EDIT: Whoops, was wrong in initial version of comment.

[-]JD10

(Re: open question one)

the GPT-3 table must have a typo in the number of parameters or the size hyperparameters. Am I wrong or is that a typo in the GPT-3 paper?

I independently suspect the table is erroneous for GPT-3 XL. When I ran the numbers, I concluded it was most likely n_heads = 16 (and not 24 as listed). I believe that is the only single adjustment which makes n_heads * d_head = d_model while remaining consistent with n_params.

The architecture shown for "Not in GPT" seems to be wrong? GPT is decoder only. The part labeled as "Not in GPT" is decoder part. 

GPT is decoder only. The part labeled as "Not in GPT" is decoder part. 

I think both of these statements are true. Despite this, I think the architecture shown in "Not in GPT" is correct, because (as I understand it) "encoder" and "decoder" are interchangeable unless both are present. That's what I was trying to get at here:

4. GPT is called a “decoder only” architecture. Would “encoder only” be equally correct? From my reading of the original transformer paper, encoder and decoder blocks are the same except that decoder blocks attend to the final encoder block. Since GPT never attends to any previous block, if anything I feel like the correct term is “encoder only”.

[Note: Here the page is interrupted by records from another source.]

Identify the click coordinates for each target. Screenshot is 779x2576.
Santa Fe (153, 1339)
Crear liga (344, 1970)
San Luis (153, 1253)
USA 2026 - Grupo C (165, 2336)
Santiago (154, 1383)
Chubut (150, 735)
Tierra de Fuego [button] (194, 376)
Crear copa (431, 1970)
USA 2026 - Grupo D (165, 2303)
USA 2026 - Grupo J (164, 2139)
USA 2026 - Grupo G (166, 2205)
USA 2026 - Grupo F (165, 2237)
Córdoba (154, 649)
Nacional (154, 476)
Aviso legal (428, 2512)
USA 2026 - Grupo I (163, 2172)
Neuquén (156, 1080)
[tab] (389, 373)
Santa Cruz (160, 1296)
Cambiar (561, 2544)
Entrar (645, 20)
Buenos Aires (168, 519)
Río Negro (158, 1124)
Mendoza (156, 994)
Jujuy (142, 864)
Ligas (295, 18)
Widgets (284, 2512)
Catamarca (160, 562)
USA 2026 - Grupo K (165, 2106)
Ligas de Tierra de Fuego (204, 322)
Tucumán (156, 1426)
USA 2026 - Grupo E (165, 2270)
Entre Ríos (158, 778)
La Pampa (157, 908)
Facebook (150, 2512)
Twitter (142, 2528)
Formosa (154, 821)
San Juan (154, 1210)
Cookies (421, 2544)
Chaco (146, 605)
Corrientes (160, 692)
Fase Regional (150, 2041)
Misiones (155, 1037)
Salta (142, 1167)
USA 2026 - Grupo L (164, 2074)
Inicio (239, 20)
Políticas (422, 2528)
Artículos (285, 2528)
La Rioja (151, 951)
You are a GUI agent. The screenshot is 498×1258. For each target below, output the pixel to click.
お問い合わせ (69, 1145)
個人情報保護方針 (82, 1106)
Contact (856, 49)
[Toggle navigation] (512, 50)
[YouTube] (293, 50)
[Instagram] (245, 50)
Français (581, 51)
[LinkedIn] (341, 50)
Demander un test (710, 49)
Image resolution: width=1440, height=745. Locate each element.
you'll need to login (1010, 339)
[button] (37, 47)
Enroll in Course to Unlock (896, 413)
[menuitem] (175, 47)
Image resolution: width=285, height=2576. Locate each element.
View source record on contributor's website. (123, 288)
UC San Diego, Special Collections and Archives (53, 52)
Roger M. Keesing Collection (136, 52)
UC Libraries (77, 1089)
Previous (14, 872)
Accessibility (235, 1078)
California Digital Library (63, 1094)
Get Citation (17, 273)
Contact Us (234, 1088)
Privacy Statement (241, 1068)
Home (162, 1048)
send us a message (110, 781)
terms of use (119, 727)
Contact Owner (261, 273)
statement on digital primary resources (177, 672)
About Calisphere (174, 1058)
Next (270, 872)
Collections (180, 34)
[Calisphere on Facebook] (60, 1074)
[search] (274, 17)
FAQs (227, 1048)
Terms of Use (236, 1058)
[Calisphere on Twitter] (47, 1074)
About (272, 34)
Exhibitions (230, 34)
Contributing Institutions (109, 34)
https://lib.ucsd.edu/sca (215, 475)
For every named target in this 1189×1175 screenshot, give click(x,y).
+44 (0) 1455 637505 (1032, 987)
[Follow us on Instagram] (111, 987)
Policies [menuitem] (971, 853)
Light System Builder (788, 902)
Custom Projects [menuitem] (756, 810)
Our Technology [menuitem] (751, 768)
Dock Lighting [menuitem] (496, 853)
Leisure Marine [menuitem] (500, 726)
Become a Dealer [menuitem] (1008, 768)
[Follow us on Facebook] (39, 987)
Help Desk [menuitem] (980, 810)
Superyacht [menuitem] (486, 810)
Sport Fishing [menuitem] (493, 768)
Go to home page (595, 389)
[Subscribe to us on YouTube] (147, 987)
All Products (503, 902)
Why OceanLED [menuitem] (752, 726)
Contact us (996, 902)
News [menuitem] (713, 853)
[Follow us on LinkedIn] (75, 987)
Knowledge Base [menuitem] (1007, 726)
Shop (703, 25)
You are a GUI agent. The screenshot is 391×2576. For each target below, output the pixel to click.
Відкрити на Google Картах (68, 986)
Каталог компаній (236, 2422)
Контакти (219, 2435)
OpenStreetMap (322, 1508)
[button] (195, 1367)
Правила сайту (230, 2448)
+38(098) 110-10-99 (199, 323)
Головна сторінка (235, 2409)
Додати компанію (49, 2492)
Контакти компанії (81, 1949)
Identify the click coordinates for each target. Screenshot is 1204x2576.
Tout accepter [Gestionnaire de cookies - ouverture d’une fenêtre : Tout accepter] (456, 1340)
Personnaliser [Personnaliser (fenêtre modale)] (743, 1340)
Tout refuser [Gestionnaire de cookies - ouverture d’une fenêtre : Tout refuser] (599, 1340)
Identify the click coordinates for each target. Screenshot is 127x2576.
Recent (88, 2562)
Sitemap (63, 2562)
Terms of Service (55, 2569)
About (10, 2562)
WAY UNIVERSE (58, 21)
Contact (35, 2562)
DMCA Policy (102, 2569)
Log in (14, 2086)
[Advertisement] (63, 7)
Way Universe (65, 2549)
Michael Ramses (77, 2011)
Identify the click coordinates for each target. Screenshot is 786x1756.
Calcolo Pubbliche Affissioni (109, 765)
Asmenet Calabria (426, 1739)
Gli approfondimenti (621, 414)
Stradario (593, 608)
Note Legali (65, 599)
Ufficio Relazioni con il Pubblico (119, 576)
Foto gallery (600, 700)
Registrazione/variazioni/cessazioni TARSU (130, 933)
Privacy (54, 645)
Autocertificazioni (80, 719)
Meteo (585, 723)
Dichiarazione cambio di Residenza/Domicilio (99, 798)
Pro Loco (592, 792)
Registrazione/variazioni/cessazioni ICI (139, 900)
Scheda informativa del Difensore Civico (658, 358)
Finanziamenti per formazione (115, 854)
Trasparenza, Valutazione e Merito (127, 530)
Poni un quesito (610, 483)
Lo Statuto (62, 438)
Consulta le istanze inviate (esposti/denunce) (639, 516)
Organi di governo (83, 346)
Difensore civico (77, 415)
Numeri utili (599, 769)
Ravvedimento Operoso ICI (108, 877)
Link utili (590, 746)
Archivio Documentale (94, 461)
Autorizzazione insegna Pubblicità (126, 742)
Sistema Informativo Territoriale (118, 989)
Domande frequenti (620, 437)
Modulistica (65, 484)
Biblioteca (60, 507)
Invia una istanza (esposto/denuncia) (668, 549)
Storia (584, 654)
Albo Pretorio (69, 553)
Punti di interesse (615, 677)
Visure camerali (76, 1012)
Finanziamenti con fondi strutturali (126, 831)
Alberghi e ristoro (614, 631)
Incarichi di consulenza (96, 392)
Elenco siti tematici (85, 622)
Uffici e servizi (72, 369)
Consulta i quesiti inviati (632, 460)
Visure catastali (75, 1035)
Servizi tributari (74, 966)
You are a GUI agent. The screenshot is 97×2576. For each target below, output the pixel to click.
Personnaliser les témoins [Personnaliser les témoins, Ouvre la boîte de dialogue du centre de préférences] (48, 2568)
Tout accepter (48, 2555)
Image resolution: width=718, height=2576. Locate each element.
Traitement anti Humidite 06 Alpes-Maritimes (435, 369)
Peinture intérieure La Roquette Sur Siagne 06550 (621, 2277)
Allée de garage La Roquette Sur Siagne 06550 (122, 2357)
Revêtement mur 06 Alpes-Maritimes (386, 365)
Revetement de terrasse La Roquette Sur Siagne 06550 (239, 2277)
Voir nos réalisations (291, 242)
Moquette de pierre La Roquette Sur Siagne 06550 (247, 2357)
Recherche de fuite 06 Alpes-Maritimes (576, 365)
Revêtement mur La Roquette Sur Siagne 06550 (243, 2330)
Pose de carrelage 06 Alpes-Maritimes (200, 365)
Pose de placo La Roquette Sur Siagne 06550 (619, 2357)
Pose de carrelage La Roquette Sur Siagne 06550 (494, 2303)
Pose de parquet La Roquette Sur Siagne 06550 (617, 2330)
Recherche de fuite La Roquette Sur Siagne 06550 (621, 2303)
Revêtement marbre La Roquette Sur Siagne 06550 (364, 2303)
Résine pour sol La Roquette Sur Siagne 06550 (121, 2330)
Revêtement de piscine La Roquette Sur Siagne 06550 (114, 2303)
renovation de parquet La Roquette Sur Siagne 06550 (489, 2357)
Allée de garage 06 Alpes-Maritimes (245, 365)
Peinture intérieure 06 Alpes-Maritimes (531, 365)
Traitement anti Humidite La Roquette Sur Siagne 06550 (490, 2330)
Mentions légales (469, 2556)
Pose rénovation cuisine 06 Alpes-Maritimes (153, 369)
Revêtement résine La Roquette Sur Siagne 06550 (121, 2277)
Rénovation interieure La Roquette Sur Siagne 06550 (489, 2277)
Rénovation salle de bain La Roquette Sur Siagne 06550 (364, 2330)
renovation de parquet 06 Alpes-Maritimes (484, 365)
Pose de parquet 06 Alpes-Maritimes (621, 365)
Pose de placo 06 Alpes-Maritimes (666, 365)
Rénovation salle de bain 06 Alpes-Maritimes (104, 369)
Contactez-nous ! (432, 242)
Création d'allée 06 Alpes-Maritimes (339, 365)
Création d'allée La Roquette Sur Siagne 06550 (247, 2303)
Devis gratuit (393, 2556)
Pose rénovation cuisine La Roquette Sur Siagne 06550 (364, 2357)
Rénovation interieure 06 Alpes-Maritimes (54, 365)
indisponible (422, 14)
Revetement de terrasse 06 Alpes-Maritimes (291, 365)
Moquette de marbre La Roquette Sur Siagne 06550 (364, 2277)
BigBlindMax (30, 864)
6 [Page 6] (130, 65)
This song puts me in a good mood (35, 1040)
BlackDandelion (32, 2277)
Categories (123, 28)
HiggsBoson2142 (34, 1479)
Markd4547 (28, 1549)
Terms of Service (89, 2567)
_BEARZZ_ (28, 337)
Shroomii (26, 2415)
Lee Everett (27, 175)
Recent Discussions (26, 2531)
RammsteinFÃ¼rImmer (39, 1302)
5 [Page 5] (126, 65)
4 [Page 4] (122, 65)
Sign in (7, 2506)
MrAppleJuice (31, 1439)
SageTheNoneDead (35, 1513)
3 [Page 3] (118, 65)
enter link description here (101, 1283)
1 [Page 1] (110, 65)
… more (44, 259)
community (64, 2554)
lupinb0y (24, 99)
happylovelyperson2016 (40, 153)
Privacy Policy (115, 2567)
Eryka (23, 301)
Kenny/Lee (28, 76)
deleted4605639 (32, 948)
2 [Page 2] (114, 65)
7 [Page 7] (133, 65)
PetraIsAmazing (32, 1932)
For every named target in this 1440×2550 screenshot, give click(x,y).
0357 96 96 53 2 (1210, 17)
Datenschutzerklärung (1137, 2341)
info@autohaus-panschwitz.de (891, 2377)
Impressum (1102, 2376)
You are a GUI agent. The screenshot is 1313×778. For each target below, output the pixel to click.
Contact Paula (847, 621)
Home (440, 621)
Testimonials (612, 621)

See this comment for more discussion of the terminology.

 

4-th term incorrect 

I love your work. 

Besides, to your point on FFN
I don't think FFN is more important than Attention. 
Of cause the size of parameter is important, but it is not the only import thing.  
You need to consider the compute cost in each module. If my understanding is right, FFN costs O(1), Encoder's Self-Attention costs O(n_ctx^2), Docoder's Masked Self-Attention costs...well Decoder is a little bit more complicated situation. It has to run multiple times to get the full output sequence. The total cost depends on input length and output length. For simplicity, each token generated, it costs O(n_lefttokens), approximately O(n). That means not all parameters are equally important. 
So if you do a compute-cost-weighted sum, the parameters of attention module is way more important than FFN. 

This could also explain why there is a limit on n_ctx. 

And This could also also give you a hint that though Encoder and Decoder are structurally similar, they are doing different things. And GPT IS a decoder-only architecture.